AML examinations have been conducted at all commercial Afghan and foreign banks, up from half assessed last year.
There is reportedly growing awareness of AML requirements in banks, bolstered through DAB’s work with the recently created Afghan Bankers Association (ABA). The ABA has drawn up a “know your customer” (KYC) form that has been adopted by the sector and is providing seminars on identifying suspicious transactions. According to the INCS report, seven suspicious transaction reports were received in 2007 by the FIU, one of which was referred to law enforcement for investigation.
But despite such moves, commercial banks are confined to major cities, resulting in Afghanis relying on money dealers and the hawala system, an alternative remittance system (ARS) popular throughout Asia, Africa and the Middle East. There are over 300 hawaladars in Kabul, with some 100-300 additional dealers in each of the country’s 34 provinces. Hawaladars are supposed to be licensed by the DAB, and from September 2006, a new ARS regulation system was introduced to replace former regulations. The DAB has issued approximately 100 licences in Kabul, and this year embarked on a scheme to register hawaladars in other major cities.

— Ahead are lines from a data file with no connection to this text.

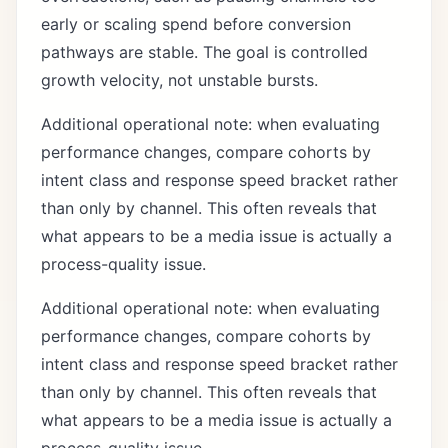
early or scaling spend before conversion
pathways are stable. The goal is controlled
growth velocity, not unstable bursts.
Additional operational note: when evaluating
performance changes, compare cohorts by
intent class and response speed bracket rather
than only by channel. This often reveals that
what appears to be a media issue is actually a
process-quality issue.
Additional operational note: when evaluating
performance changes, compare cohorts by
intent class and response speed bracket rather
than only by channel. This often reveals that
what appears to be a media issue is actually a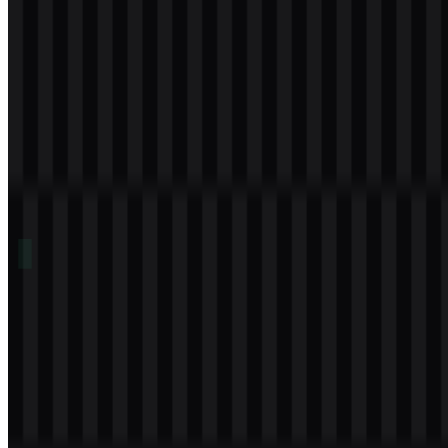
Table of Contents
11 sections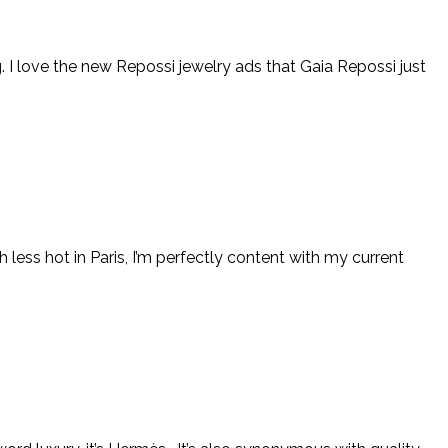
g. I love the new Repossi jewelry ads that Gaia Repossi just
less hot in Paris, I’m perfectly content with my current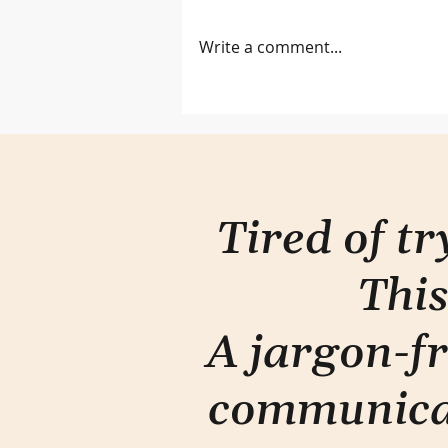
Write a comment...
Let them see you
Tired of t
This
A jargon-fr
communica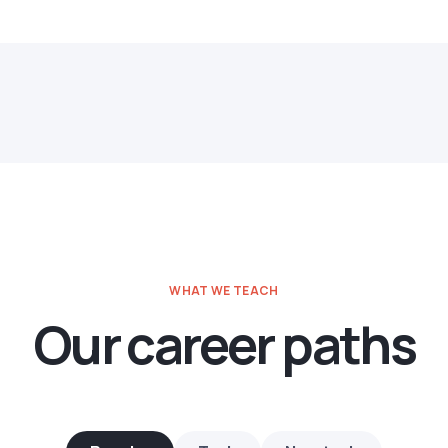
WHAT WE TEACH
Our career paths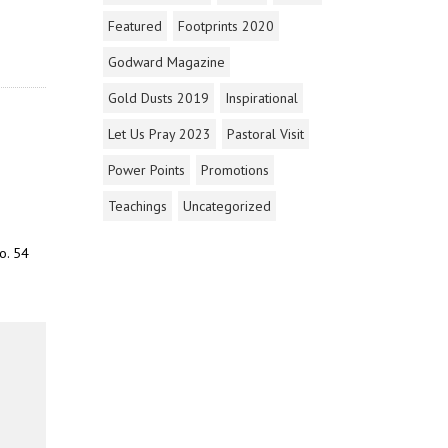
Featured
Footprints 2020
Godward Magazine
Gold Dusts 2019
Inspirational
Let Us Pray 2023
Pastoral Visit
Power Points
Promotions
Teachings
Uncategorized
o. 54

But as the INCS report notes, “Given how widely used the hawala system is in Afghanistan, financial crimes undoubtedly occur through these entities.”
And therein lies the nub of the problem in curbing ML and TF in Afghanistan. Not just better regulating hawaladars, but enforcement of AML and CTF legislation in the face of corruption and the narcotics trade.
“The Afghan AML documents looks good, but it’s going to be really tough to make a dent on the endemic corruption and opium trade that permeates the economy in addition to border issues,” said John Solomon, a Central Asia specialist at World-Check, a British company that runs an intelligence database on financial risk.
According to the April 2008, UNODC Illicit Drug Trend Report, Afghanistan accounts for 93 percent of the global annual output of opium, utilizing 4 percent of the country’s farmland and involving 14 percent of the population. Warlords and the Taliban benefit directly and indirectly from the trade, said Solomon, issuing an usher tax on opium production of up to 20 percent, 15 percent on processing at laboratories, and 15 percent on transport. Furthermore, with such large amounts of money involved, there is suspicion that the opium trade is linked with the upper strata of the political establishment as well as law enforcement agencies.
“The Anti Narcotics chief, or police chief, gets an official salary of US$60 a month, and to land a job like that there are bidding wars reaching as high as US$100,000 for a six-month appointment, so clearly there must be bribes involved, and related to the opium trade,” said Solomon.
He added that there was anecdotal evidence that drug money is being laundered through purchasing real estate in Kabul, particularly in the upmarket and “surprisingly expensive” area of Sherpa.
But for more extensive ML related to opium, observers say the money and drugs flow out of the Central Asian countries to the North of Afghanistan, through neighbours Pakistan and Iran, and also via Dubai. Solomon added that there were reports that Ariana Afghan Airlines is being used to smuggle drugs and money.
To counter cross-border movements of people, weapons, money and cash, the NATO-led International Security Assistance Force in collaboration with the Afghan and Pakistan intelligence services embarked this year on the first of six joint intelligence centres to be built on either side of the Durand Line. But with borders of 3,435 miles, curbing illegal crossings will prove difficult.
“Most of the border is not policed or regulated in anyway, and there are loads of smuggling routes so this initiative will not solve the problem,” said Solomon.